La sangre que derraman los violentos es la sangre de Cristo. Los cuerpos que abaten los violentos son el cuerpo de Cristo. En su orgullo diabólico intentan suplantar a Dios. Pero, no se dan cuenta de que son vencidos por la Sangre y el Cuerpo, de que su obscenidad vuelve su clandestinidad obscena. ¿Qué debería ocurrir para que humildemente reconocieran su mal, su perversión diabólica? Y no solo el terror, también la violencia doméstica y urbana, la violencia policial y militar...

Y ¡no lo olvidemos! también la violencia del hambre, de la pobreza extrema, y la violencia contra la vida humana no-deseada en el aborto y contra la vida terminal en la eutanasia.
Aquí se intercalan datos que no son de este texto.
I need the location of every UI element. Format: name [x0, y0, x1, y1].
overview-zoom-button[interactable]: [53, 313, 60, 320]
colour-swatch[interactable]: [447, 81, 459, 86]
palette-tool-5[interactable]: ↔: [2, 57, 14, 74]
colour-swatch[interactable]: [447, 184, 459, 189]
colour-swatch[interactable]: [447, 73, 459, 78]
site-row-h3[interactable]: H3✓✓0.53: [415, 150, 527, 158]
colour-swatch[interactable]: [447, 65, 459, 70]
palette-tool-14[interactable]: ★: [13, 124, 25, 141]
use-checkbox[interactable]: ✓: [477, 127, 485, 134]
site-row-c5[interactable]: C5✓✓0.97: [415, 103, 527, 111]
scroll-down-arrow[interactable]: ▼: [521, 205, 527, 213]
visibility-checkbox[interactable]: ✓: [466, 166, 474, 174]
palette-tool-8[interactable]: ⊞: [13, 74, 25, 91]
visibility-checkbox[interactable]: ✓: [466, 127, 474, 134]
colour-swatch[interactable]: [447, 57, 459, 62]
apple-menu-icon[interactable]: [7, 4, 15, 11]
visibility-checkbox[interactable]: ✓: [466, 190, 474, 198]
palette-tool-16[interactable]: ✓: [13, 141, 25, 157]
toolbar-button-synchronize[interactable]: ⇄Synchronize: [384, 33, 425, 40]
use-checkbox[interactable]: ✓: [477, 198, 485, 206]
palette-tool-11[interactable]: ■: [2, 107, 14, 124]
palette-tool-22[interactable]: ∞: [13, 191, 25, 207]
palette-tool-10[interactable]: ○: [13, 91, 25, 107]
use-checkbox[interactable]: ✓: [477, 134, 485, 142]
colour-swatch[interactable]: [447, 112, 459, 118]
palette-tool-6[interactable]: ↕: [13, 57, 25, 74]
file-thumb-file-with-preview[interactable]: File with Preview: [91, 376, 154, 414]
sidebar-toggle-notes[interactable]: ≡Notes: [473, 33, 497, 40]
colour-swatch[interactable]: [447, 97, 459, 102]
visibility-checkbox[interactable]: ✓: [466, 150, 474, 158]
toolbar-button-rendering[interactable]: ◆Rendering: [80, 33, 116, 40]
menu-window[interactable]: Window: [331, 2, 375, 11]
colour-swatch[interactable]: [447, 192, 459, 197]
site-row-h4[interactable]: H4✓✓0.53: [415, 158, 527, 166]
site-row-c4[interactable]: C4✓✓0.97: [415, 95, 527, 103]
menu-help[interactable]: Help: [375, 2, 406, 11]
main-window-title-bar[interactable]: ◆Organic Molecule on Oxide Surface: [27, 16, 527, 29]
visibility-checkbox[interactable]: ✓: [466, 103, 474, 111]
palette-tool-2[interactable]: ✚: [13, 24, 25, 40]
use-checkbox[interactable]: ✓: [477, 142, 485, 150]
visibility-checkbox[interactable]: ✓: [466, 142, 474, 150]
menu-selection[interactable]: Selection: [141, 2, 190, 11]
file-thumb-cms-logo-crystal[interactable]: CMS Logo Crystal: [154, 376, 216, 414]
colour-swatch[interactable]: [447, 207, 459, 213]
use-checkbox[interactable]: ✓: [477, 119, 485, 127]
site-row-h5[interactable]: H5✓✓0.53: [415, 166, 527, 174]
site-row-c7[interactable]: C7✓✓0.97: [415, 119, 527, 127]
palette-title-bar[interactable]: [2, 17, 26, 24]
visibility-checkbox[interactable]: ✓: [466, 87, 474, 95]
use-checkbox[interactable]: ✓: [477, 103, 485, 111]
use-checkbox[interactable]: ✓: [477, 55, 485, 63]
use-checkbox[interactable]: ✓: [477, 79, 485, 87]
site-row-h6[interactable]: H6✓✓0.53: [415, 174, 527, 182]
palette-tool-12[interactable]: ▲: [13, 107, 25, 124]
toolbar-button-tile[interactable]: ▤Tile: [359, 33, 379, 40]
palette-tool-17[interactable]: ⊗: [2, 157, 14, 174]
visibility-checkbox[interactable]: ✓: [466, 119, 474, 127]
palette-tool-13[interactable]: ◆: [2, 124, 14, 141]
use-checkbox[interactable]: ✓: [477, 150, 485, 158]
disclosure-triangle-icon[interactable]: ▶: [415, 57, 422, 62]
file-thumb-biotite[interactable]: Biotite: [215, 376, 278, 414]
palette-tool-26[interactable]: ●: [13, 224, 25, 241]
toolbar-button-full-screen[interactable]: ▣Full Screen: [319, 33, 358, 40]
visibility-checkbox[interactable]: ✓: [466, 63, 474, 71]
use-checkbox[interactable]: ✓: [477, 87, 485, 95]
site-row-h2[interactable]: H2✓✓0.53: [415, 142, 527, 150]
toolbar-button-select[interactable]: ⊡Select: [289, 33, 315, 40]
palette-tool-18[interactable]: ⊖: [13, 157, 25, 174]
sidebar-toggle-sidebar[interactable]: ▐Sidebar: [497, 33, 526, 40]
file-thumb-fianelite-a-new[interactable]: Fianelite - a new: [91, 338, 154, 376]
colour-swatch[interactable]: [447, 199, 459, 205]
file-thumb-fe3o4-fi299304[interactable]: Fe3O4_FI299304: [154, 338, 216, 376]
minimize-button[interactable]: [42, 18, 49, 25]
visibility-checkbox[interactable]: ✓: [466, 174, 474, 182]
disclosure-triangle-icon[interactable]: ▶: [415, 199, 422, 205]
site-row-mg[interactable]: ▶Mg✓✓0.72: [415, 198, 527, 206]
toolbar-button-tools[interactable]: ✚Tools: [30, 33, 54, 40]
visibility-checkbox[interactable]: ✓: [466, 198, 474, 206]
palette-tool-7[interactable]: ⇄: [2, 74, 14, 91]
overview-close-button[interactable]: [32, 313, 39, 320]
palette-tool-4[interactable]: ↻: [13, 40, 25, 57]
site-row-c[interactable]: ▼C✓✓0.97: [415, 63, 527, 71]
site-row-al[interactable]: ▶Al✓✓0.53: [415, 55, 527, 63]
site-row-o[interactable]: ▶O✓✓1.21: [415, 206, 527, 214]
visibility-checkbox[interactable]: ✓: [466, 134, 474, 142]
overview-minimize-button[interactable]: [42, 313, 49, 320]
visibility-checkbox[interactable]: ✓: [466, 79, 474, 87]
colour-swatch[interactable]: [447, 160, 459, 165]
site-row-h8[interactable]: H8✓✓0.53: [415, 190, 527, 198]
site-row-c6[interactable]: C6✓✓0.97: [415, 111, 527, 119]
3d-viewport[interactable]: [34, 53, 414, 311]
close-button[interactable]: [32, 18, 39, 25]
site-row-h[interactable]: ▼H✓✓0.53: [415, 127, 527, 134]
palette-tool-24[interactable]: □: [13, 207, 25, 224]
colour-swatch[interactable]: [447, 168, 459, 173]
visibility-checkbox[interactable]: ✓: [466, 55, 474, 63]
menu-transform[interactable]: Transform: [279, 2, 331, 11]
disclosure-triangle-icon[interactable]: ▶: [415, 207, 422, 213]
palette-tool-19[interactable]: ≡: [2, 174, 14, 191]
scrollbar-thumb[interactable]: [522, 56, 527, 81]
Y descubrimos que... ¡hay muchas manos manchadas en sangre! ¡Demasiadas!

 La fiesta del Corpus es la fiesta de la Anti-violencia, del respeto a la vida y a los cuerpos humanos. Es la fiesta que intenta que la sangre siga siendo vivificadora y nunca obscena. Se adora el Cuerpo del Señor cuando se renuncia a cualquier forma de violencia, cuando no se incita a la violencia, cuando se derrama la paz y los sentimientos de hospitalidad hacia todos.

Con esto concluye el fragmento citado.